İzmir’in çılgın rakamları
CHP adayı Alaattin Yüksel, AKP’nin çılgın projelerine gönderme yaparak, “AKP’nin çıldırtan rakamlarını söyleyeyim” diyor ve şöyle diyor:
“2010 yılında İzmirliler 23.5 milyar lira vergi ödemiş devlete. Kamunun bütçesine bunun karşılığında 457 milyon lira kamu yatırımı almış. Bu bir faciadır. Tüm maaşlar, cari giderler falan toplamı İzmir’e verilen 5 milyar lira. 2000 yılında kişi başına düşen yatırım miktarı sıralamasında İzmir 81 il arasında 17. sıradaydı. 2010’da 81 il arasında 74. sıradayız biz. Kişi başına düşen yatırım miktarı 115 lira. Ankara’da 260 lira, İstanbul’da 283 lira, iki misli yatırım alıyorlar. Şimdi ‘bize oy verirseniz bu yatırım miktarı artacak’ diyorlar. Vizyonları da o kadar dar ki, ‘10 yılda 25 milyar aktaracağız İzmir’e’ diyorlar. Yılda 450 milyona düşmüş yatırımı ‘2.5 milyara yükselteceğiz’ diyor. Oysa İzmir bunu 1 senede ödüyor devlete. Bizim hakkımız yıllardır ihmal edilmiş bir kent olarak bu verdiğimiz tutarı 1 yılda geri almaktır.”
Kısa bir süre önce İzmir Büyükşehir Belediyesi’ne yapılan operasyon, CHP’nin seçmen tabanında büyük tepki yaratmış durumda. Bu olayla ilgili tepkinin doğrudan adresi de hükümet olmuş. Bazı CHPliler, Büyükşehir Belediye Başkanı Aziz Kocaoğlu’nun hizmetlerine dönük eleştirilerin arttığı, belediyenin başarısıyla ilgili tartışmaların yoğunlaştığı bir dönemde, CHP’nin olası bir oy kaybının da bu operasyonla birlikte ortadan kalktığını savunuyorlar.
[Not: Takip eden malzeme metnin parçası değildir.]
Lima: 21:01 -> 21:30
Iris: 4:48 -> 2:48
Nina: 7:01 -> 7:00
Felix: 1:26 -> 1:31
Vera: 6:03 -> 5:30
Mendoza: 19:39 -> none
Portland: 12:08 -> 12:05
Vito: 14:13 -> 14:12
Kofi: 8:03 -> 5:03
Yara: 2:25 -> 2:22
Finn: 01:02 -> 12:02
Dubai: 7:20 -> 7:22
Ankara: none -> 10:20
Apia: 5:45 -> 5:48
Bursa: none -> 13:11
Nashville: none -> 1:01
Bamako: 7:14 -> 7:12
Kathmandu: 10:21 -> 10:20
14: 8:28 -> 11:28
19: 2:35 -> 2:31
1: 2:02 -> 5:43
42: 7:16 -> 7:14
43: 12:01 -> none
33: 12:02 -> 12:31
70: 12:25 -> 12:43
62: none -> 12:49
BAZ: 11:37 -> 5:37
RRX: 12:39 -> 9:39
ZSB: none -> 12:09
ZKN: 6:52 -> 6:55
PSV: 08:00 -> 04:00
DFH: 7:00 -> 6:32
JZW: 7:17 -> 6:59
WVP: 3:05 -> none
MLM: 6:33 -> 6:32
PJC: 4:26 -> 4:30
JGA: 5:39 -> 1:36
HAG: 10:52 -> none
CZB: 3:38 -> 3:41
CHP adayı Alaattin Yüksel son durumu şöyle anlatıyor:
Aleyhine oluyor
“50 gün önce çok ciddi bir çalışma yaptırdık. CHP yüzde 54 olarak görülüyordu. Bu belediyeye baskından önceydi. Seçime yakın seçim sonuçlarını değiştirmeye yakın her şeyi kullanıyor AKP. Baskınlarla korkutmayla... Ama İzmir’de yaptıkları her şey İzmir’de ters tepiyor. Onların aleyhine oluyor.”
İzmir, Balbay’ın adaylığından çok memnun
İzmirli seçmenin Kılıçdaroğlu’yla ilgili sorulara verdiği yanıtlar bir hayli ilginç. İzmir’in CHPli seçmeni “ulusalcı” kimliği öne çıkmış bir profil taşıyor. Böyle olunca da, seçmenin önemli bir kısmı, CHP lideri Kılıçdaroğlu’nun son dönemde Kürt sorunuyla ilgili kimi tespit ve konuşmaları için yorum yapmaktan kaçınıyor. Ama Silivri’de tutuklu olan Mustafa Balbay’ın aday gösterilmesinden memnun.
CHP milletvekili sayısını en az 15 hedefliyor
İzmir genelinde 2007 genel seçimlerinde yüzde 35 oy oranına ulaşan CHP, 2009 yılı il genel meclisinde ise yüzde 48.3 oy oranına çıktı. Bu seçimlerde CHP, İzmir’den aldığı oyları yüzde 50’nin üzerine çıkartmayı hedefliyor. Halen İzmir’den 11 milletvekili bulunan CHP, vekil sayısını en az 15 olmasını hedefliyor. Ancak bir hesaba göre milletvekili sayısı 17’ye ulaşabileceğini de umuyor.
AKP de 2007 seçiminden daha iyi sonuç bekliyor
Binali Yıldırım, İzmir’de seçim sonuçları için bir hedef dile getirmiyor. Yıldırım, “Elbette bir hedefimiz var ama bunu telaffuz etmeyeceğiz. Ancak çok iyi bir sonuç beklediğimizi söyleyeyim” diyor. 2002’de 8 olan milletvekili sayısını 2007’de 9’a çıkaran AKP’nin bu seçimde 10’dan fazla milletvekili çıkarmayı hedeflediği konuşuluyor.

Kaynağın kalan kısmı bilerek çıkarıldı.